Ensuring that ad copy is closely tailored to search keywords is critical to drive clickthrough and aid Quality Score. It is imperative that ad copy contains competitive prices, offers, dates and a strong call to action, for example, "all inclusive Ibiza holidays £189pw -- Book by 3 August for free transfers". This will encourage click-throughs and differentiate your offering from competitors. Keep testing copy variations to push up click through and conversion rates.
Dont forget that consumers are looking for security after a string of travel industry failures such as plane crashes and PR disasters, like Ryanair's recent controversial response to negative blog posts. To create trust, make sure your trade body memberships, such as ABTA or ATOL, are prominent in ad copy and on landing pages.
Remember that search is an acquisition channel, so it's your website's job to turn visitors into customers. Reports from Travelsupermarket show that while traffic to travel brands sites is increasing, conversions have dropped by 20 per cent. It is imperative that your landing pages absolutely reflect the keywords and the ad copy message. For example, do not offer holidays in Turkey from £199 in your ad and then have £250 on the landing page. Consumers will feel duped -- and remember that your competitors are only a click away.

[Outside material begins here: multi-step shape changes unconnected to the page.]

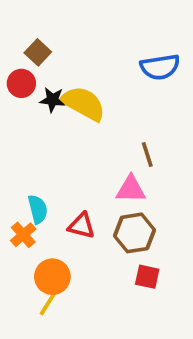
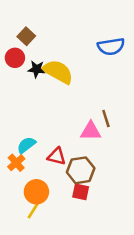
brown line: (147, 155) -> (106, 118), moved
cyan semicircle: (38, 209) -> (26, 145), turned -114
brown hexagon: (134, 233) -> (81, 170), moved
red square: (147, 277) -> (81, 192), moved

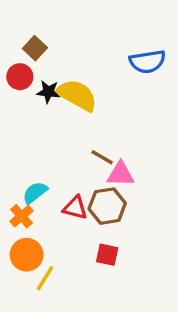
brown line: (106, 118) -> (102, 157), moved, turned -42
brown hexagon: (81, 170) -> (107, 206), moved
orange circle: (36, 192) -> (27, 255), moved

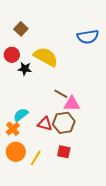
red circle: (20, 77) -> (12, 55), moved
black star: (48, 92) -> (25, 69), moved
yellow line: (45, 278) -> (36, 158), moved

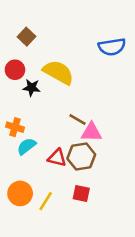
orange cross: (13, 129) -> (15, 127), moved, turned -32

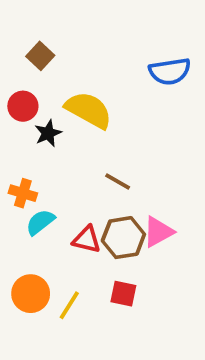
black star: (32, 88) -> (48, 133), turned -30
pink triangle: (91, 132) -> (158, 232), moved, turned -30

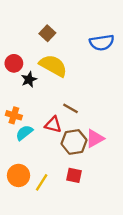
brown square: (40, 56) -> (47, 33), moved
red triangle: (87, 239) -> (53, 125), moved

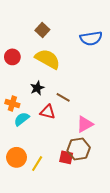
black star: (29, 79) -> (37, 88), moved
brown hexagon: (74, 142) -> (79, 149), moved

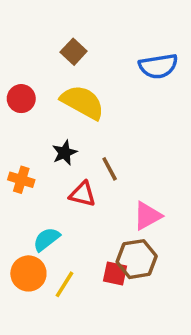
brown line: (63, 97) -> (110, 169), turned 32
cyan semicircle: (22, 119) -> (46, 239), moved

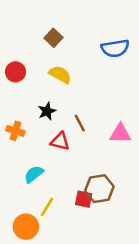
yellow semicircle: (83, 102) -> (60, 74), size x0.7
pink triangle: (147, 216) -> (120, 134), moved, turned 30
orange circle: (28, 273) -> (26, 227), moved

Ensure that users are not dumped on your home page, requiring the extra effort of searching again on your site to find the offer. Consumers are impatient online and will look elsewhere.
The booking process
Be explicit about any extra charges, such as credit card charges and booking fees, early in the booking process. If not, you will have high shopping cart abandonment and unhappy consumers, who will tell others about their poor experience!
Your booking process should be simple and fast to hold the attention of the potential customer. Get urgent usability advice from experts if your traffic is high and conversions are poor. One of our travel clients made a few site tweaks after a usability evaluation and saw conversion rates increase by 50 per cent. That's 50 per cent more revenue for the same marketing budget every month.
A successful search campaign will include both paid and natural search, ideally closely integrated to maximise the opportunity for the search channel. Optimise your natural listings around the converting keywords that are too expensive to compete on via PPC, and around the high volume terms that will deliver consumers early in the buying cycle.
Do not think about search in silo and ensure it integrates across the marketing mix. Research by Yahoo has revealed that online users exposed to both search and display campaigns purchased the advertiser's products and services a massive 244 per cent more online and 89 per cent more offline compared with users not shown the ads, as well as increasing their number of page views by 68 per cent.
Search is a long game, but well worth the investment. Travel brands should partner with a search specialist who really understands the travel sector, that can advise on the nuances of the channel and on Google's changing rules.
Nigel Muir is the managing director of DBD Media.